Build Infrastructure

The libhal ecosystem has several infrastructure packages that handle toolchain selection, CMake integration, and Conan configuration.

Toolchains

libhal supports two toolchain packages, both distributed as Conan tool requirements:

  • multiarch-gnu-toolchain — GCC toolchain providing both native compilation and ARM cross-compilation (arm-none-eabi-gcc). Support for additional architectures (RISC-V, AVR, Xtensa) is planned.
  • llvm-toolchain — LLVM/Clang toolchain with full C++20 modules support, targeting ARM Cortex-M and native platforms.
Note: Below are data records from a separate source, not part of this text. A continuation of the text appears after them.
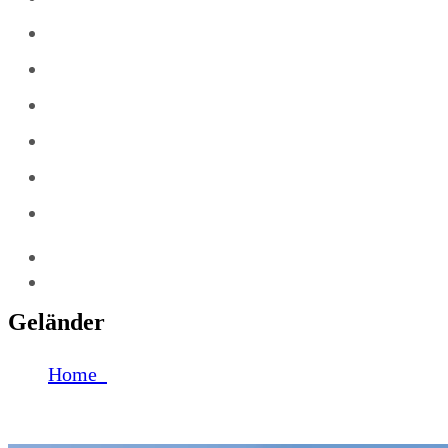
Leistungen
Partner
Referenzen
Zertifikate
Galerie
Team
Geländer
Home
Geländer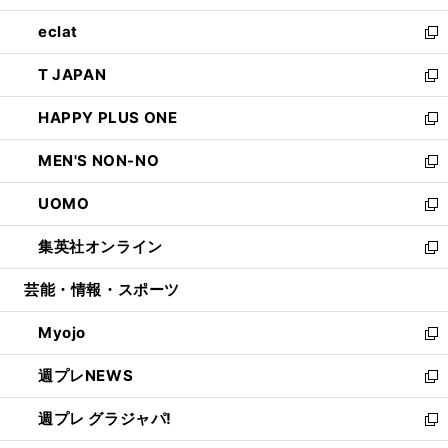
開
ウ
ン
ウ
し
eclat
く
で
ド
ィ
い
新
開
ウ
ン
ウ
し
T JAPAN
く
で
ド
ィ
い
新
開
ウ
ン
ウ
し
HAPPY PLUS ONE
く
で
ド
ィ
い
新
開
ウ
ン
ウ
し
MEN'S NON-NO
く
で
ド
ィ
い
新
開
ウ
ン
ウ
し
UOMO
く
で
ド
ィ
い
新
開
ウ
ン
ウ
し
集英社オンライン
く
で
ド
ィ
い
新
開
ウ
ン
ウ
し
芸能・情報・スポーツ
く
で
ド
ィ
い
開
ウ
ン
ウ
Myojo
く
で
ド
ィ
新
開
ウ
ン
し
週プレNEWS
く
で
ド
い
新
開
ウ
ウ
し
週プレ グラジャパ!
く
で
ィ
い
新
開
ン
ウ
し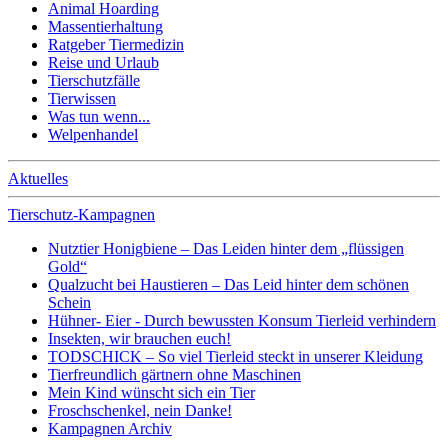
Animal Hoarding
Massentierhaltung
Ratgeber Tiermedizin
Reise und Urlaub
Tierschutzfälle
Tierwissen
Was tun wenn...
Welpenhandel
Aktuelles
Tierschutz-Kampagnen
Nutztier Honigbiene – Das Leiden hinter dem „flüssigen
Gold“
Qualzucht bei Haustieren – Das Leid hinter dem schönen
Schein
Hühner- Eier - Durch bewussten Konsum Tierleid verhindern
Insekten, wir brauchen euch!
TODSCHICK – So viel Tierleid steckt in unserer Kleidung
Tierfreundlich gärtnern ohne Maschinen
Mein Kind wünscht sich ein Tier
Froschschenkel, nein Danke!
Kampagnen Archiv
Toolchain packages are referenced in Conan profiles rather than in application conanfile.py files directly.

Conan Configuration

conan-config2 is the Conan 2.x configuration repository for libhal. Install it once with:

conan config install https://github.com/libhal/conan-config2.git

It provides all libhal build profiles and the conan hal command extension, which includes conan hal setup for configuring remotes and profiles, and conan hal docs for generating API documentation.

Build Helpers

  • libhal-bootstrap — A Conan python-require package that provides base ConanFile classes (demo, app, library) shared across libhal projects. Handles platform detection, CMake setup, and tool requirements automatically.
  • libhal-cmake-util — CMake helper functions and utilities for libhal projects (v5 current; v4 is deprecated). Provides libhal_project_init(), libhal_add_library(), and standard compiler option helpers.

Foundation Libraries

Beyond the hardware interfaces, libhal ships several foundational C++23 libraries useful in embedded contexts:

  • strong_ptr — A non-null, reference-counted smart pointer backed by std::pmr::memory_resource. A safer alternative to std::shared_ptr for memory-constrained systems.
  • async_context — A lightweight C++23 coroutine library using stack-based allocation to avoid heap usage, designed for embedded schedulers.
  • libhal-util — Utility functions and helpers that extend the core libhal interfaces (math, bit manipulation, timeout wrappers, etc.).
  • libexcept — Exception handling support for embedded targets.
  • libhal-freertos — FreeRTOS integration for libhal.

🔍 Finding Drivers

To find drivers you can look in these locations:

Example

libhal driver index is not available currently and is key to finding drivers around the ecosystem.

Search for the name of the device or target you are interested in. For example, the stm32f103 microcontroller drivers are in libhal-arm-mcu. Sensor drivers are in libhal-sensor.

📑 Reference Material

Reference material can be found in the datasheets/ and schematic/ folders within target library repositories. These are updated with relevant documents for easy access for developers and contributors.